Unerschrocken zum Touchdown

15. März 2012

Auf dem College nannten sie ihn wegen seiner Figur und seines ausgeprägten Willens einfach stump – Baumstumpf. Heute ist der ehemalige Footballspieler Samuel Young ein anerkannter Neurowissenschaftler. Mit innovativen Werkzeugen und ausgefeilten Techniken möchte er herausfinden, wie Nervenzellen miteinander kommunizieren. Der Nachwuchsgruppenleiter am
Max Planck Florida Institute ist Forscher durch und durch. Doch seine Karriere verlief ungewöhnlich.

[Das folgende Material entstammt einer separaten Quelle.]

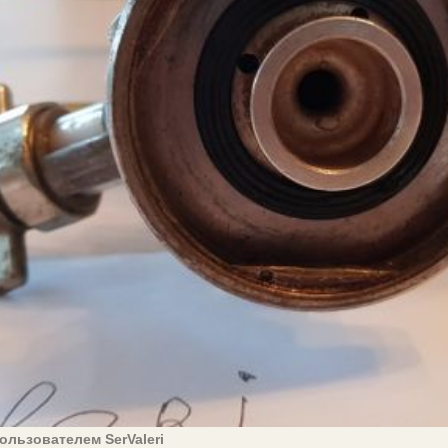
ользователем SerValeri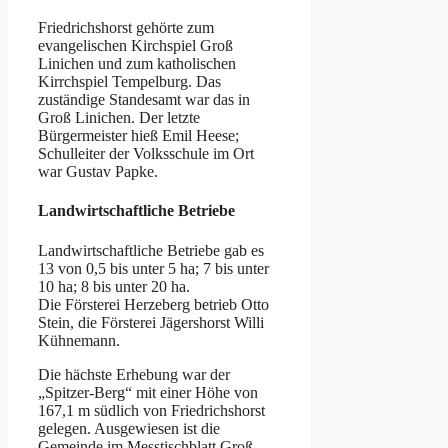
Friedrichshorst gehörte zum
evangelischen Kirchspiel Groß
Linichen und zum katholischen
Kirrchspiel Tempelburg. Das
zuständige Standesamt war das in
Groß Linichen. Der letzte
Bürgermeister hieß Emil Heese;
Schulleiter der Volksschule im Ort
war Gustav Papke.
Landwirtschaftliche Betriebe
Landwirtschaftliche Betriebe gab es
13 von 0,5 bis unter 5 ha; 7 bis unter
10 ha; 8 bis unter 20 ha.
Die Försterei Herzeberg betrieb Otto
Stein, die Försterei Jägershorst Willi
Kühnemann.
Die hächste Erhebung war der
„Spitzer-Berg“ mit einer Höhe von
167,1 m südlich von Friedrichshorst
gelegen. Ausgewiesen ist die
Gemeinde im Messtischblatt Groß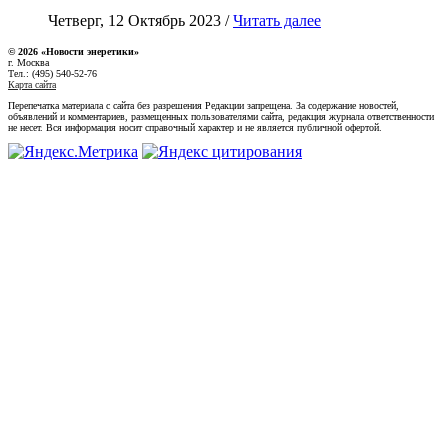
Четверг, 12 Октябрь 2023 /
Читать далее
© 2026 «Новости энеретики»
г. Москва
Тел.: (495) 540-52-76
Карта сайта
Перепечатка материала с сайта без разрешения Редакции запрещена. За содержание новостей,
объявлений и комментариев, размещенных пользователями сайта, редакция журнала ответственности
не несет. Вся информация носит справочный характер и не является публичной офертой.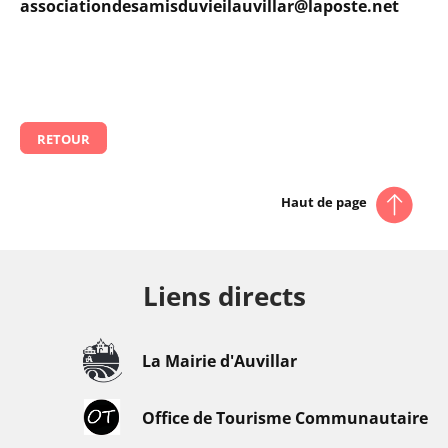
associationdesamisduvieilauvillar@laposte.net
RETOUR
Haut de page
Liens directs
La Mairie d'Auvillar
Office de Tourisme Communautaire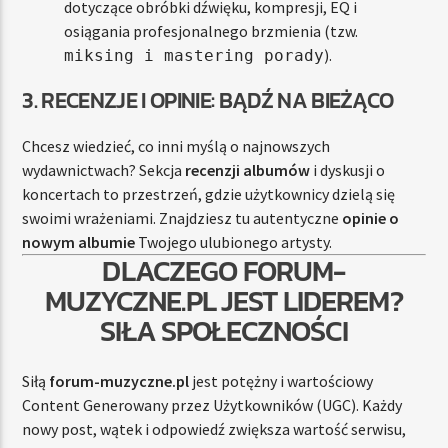
dotyczące obróbki dźwięku, kompresji, EQ i
osiągania profesjonalnego brzmienia (tzw.
).
miksing i mastering porady
3. RECENZJE I OPINIE: BĄDŹ NA BIEŻĄCO
Chcesz wiedzieć, co inni myślą o najnowszych
wydawnictwach? Sekcja
recenzji albumów
i dyskusji o
koncertach to przestrzeń, gdzie użytkownicy dzielą się
swoimi wrażeniami. Znajdziesz tu autentyczne
opinie o
nowym albumie
Twojego ulubionego artysty.
DLACZEGO FORUM-
MUZYCZNE.PL JEST LIDEREM?
SIŁA SPOŁECZNOŚCI
Siłą
forum-muzyczne.pl
jest potężny i wartościowy
Content Generowany przez Użytkowników (UGC). Każdy
nowy post, wątek i odpowiedź zwiększa wartość serwisu,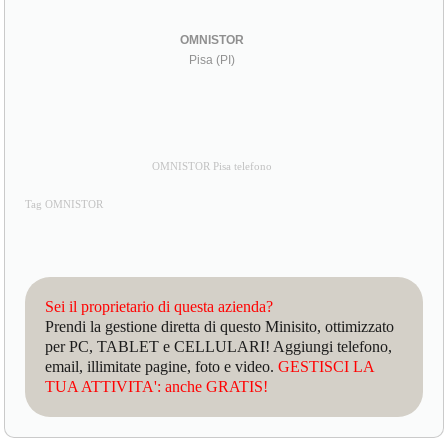
OMNISTOR
Pisa (PI)
OMNISTOR Pisa telefono
Tag OMNISTOR
Sei il proprietario di questa azienda?
Prendi la gestione diretta di questo Minisito, ottimizzato
per PC, TABLET e CELLULARI! Aggiungi telefono,
email, illimitate pagine, foto e video.
GESTISCI LA
TUA ATTIVITA': anche GRATIS!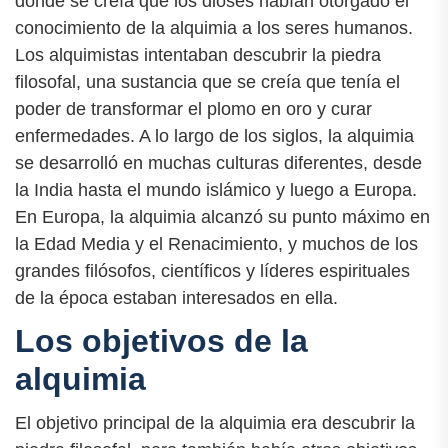
donde se creía que los dioses habían otorgado el
conocimiento de la alquimia a los seres humanos.
Los alquimistas intentaban descubrir la piedra
filosofal, una sustancia que se creía que tenía el
poder de transformar el plomo en oro y curar
enfermedades. A lo largo de los siglos, la alquimia
se desarrolló en muchas culturas diferentes, desde
la India hasta el mundo islámico y luego a Europa.
En Europa, la alquimia alcanzó su punto máximo en
la Edad Media y el Renacimiento, y muchos de los
grandes filósofos, científicos y líderes espirituales
de la época estaban interesados en ella.
Los objetivos de la
alquimia
El objetivo principal de la alquimia era descubrir la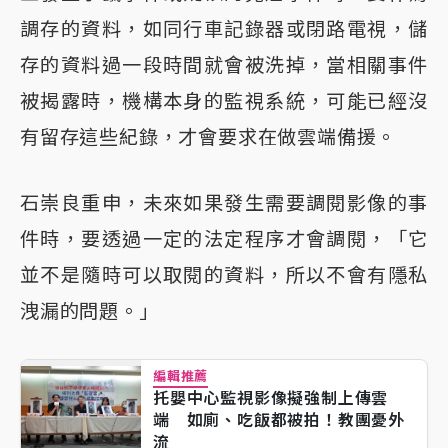
調存的資料，如同行車記錄器或閉路電視，儲
存的資料過一段時間就會被洗掉，當相關事件
被揭露時，機構本身的監視系統，可能已經沒
有留存這些紀錄，才會要求在做雲端備援。
石崇良重申，未來如果發生需要調閱影像的事
件時，要透過一定的法定程序才會調閱，「它
並不是隨時可以取閱的資料，所以不會有隱私
洩漏的問題。」
編輯推薦
托嬰中心監視影像擬強制上傳雲
端 如廁、吃飯都被拍！教團憂外
流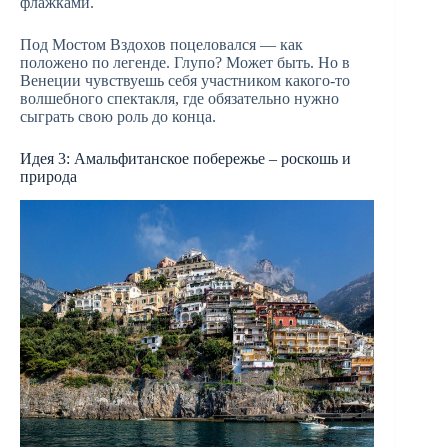
флажками.
Под Мостом Вздохов поцеловался — как
положено по легенде. Глупо? Может быть. Но в
Венеции чувствуешь себя участником какого-то
волшебного спектакля, где обязательно нужно
сыграть свою роль до конца.
Идея 3: Амальфитанское побережье – роскошь и
природа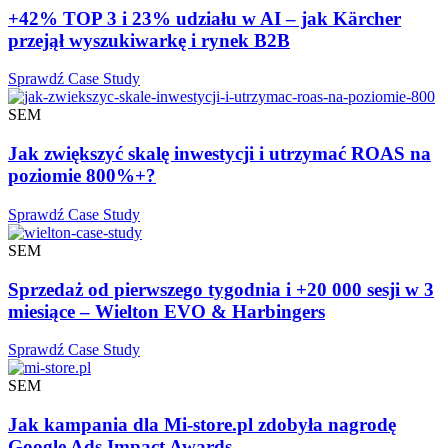
+42% TOP 3 i 23% udziału w AI – jak Kärcher
przejął wyszukiwarkę i rynek B2B
Sprawdź Case Study
SEM
Jak zwiększyć skalę inwestycji i utrzymać ROAS na
poziomie 800%+?
Sprawdź Case Study
SEM
Sprzedaż od pierwszego tygodnia i +20 000 sesji w 3
miesiące – Wielton EVO & Harbingers
Sprawdź Case Study
SEM
Jak kampania dla Mi-store.pl zdobyła nagrodę
Google Ads Impact Awards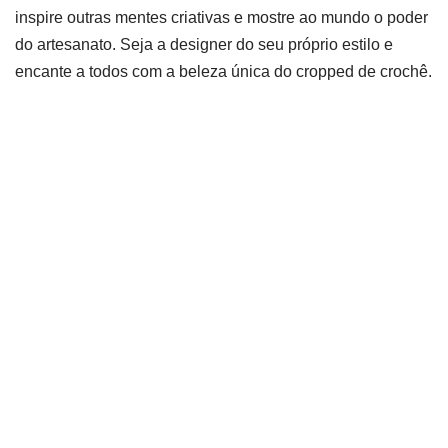
inspire outras mentes criativas e mostre ao mundo o poder
do artesanato. Seja a designer do seu próprio estilo e
encante a todos com a beleza única do cropped de crochê.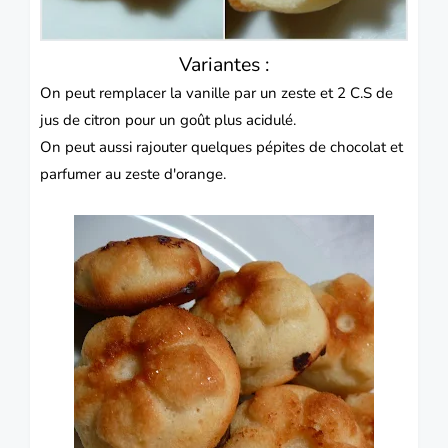
Variantes :
On peut remplacer la vanille par un zeste et 2 C.S de
jus de citron pour un goût plus acidulé.
On peut aussi rajouter quelques pépites de chocolat et
parfumer au zeste d'orange.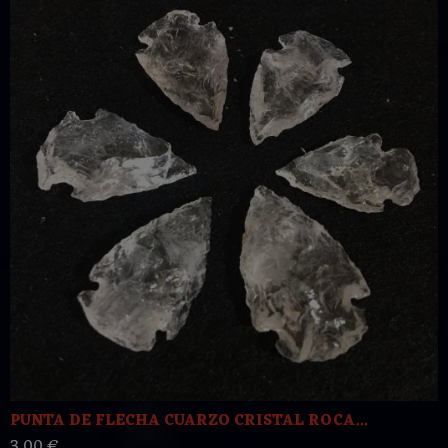
PUNTA DE FLECHA CUARZO CRISTAL ROCA...
3,00 €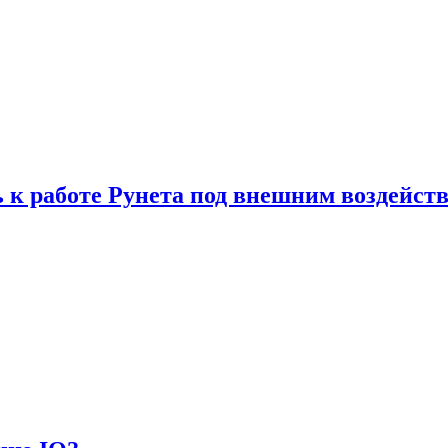
 к работе Рунета под внешним воздейст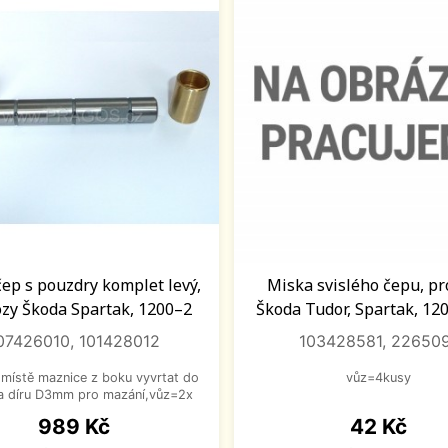
čep s pouzdry komplet levý,
Miska svislého čepu, pr
ozy Škoda Spartak, 1200–2
Škoda Tudor, Spartak, 12
07426010, 101428012
103428581, 22650
 místě maznice z boku vyvrtat do
vůz=4kusy
a díru D3mm pro mazání,vůz=2x
Cena
Cena
989 Kč
42 Kč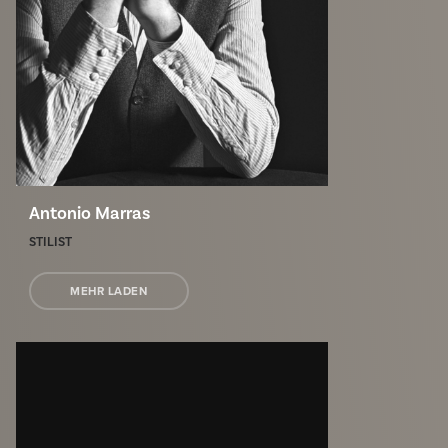
Antonio Marras
STILIST
MEHR LADEN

Mit der Patch-Clamp-Technik lässt sich untersuchen, wie sich synaptische Kontakte und damit die Effizienz der Signalleitung verändern. An der Synapse wird das durch das Neuron wandernde elektrische in ein chemisches Signal umgewandelt, da es vom Senderneuron auf das Empfängerneuron übertragen werden muss. Das geschieht mittels Botenstoffen, die in membranumhüllte Bläschen (Vesikel) verpackt werden. Sie müssen mit der Zellmembran fusionieren, ehe sie in den synaptischen Spalt zwischen Sender und Empfänger gelangen.

Bei diesem Prozess spielen sogenannte SNARE-Proteine eine Rolle – die Sam Young in La Jolla genauer untersuchte. Dabei entdeckte er, dass sie die Stärke des Signals offenbar deutlich beeinflussen. Und das – anders als bis dahin gedacht – unabhängig von der an der Zellmembran zuvor bereitgestellten Zahl an Vesikeln. Vier Jahre arbeitete Young an dem Projekt; ein im renommierten Fachjournal PNAS 2005 veröffentlichter Artikel fasste die Ergebnisse zusammen.

Im Labor des Nobel-Preisträgers

Nach Kalifornien schloss sich eine zweite Postdoc-Stelle in Deutschland an, wo Sam Young später eine interne Gruppenleitung übernahm – bei Erwin Neher am Göttinger Max-Planck-Institut. Young hatte Neher im Sommer 2004 auf einer Konferenz getroffen. Anlässlich dieser Begegnung hatte dieser ihm eine Kooperation vorgeschlagen, woraufhin Young mutig meinte: „Wie wäre es, wenn ich zu Ihrer Arbeitsgruppe stoße?“ Neher, der monatlich Hunderte Anfragen bekommt, sagte spontan: „Prima Idee.“

Der Nobelpreisträger kann sich an das Gespräch noch gut erinnern. „Sam Young brachte Erfahrung in Virologie mit, die wir damals im Labor brauchten. Seine Zeit im Labor meines früheren Mentors, Charles Stevens, garantierte außerdem, dass er eine profunde Kenntnis in Elektrophysiologie hatte.“

Für Young gab es jedoch bald ein kleines Problem: Einige Wochen nach seinem Treffen mit Erwin Neher traf er bei einer Feier die Liebe seines Lebens: Sidney. Zwei Monate lang erzählte er ihr nichts von seiner bevorstehenden Abreise. Als er ihr seine Pläne eingestand, drohte die noch junge Beziehung auseinanderzubrechen. Doch nach einigen dramatischen Krisensitzungen kamen die beiden überein, dass sie ihn nicht nur begleiten würde, sondern sie auch heiraten würden – was dann allerdings noch drei Jahre dauerte.

Young war zuvor noch nie in Deutschland oder überhaupt in Europa gewesen. „Mir war nicht klar, wie weit nördlich es liegt, zumindest im Vergleich zu New Jersey, wo ich aufgewachsen bin.“ Sosehr ihn das kühlere Klima überraschte, Göttingen und besonders die Abteilung von Erwin Neher ist für Young bis heute das „Shangri-La“ der Naturwissenschaften – nach dem sagenhaften Ort im Himalajagebirge, an dem Menschen sich ganz einer geistigen Existenz widmen.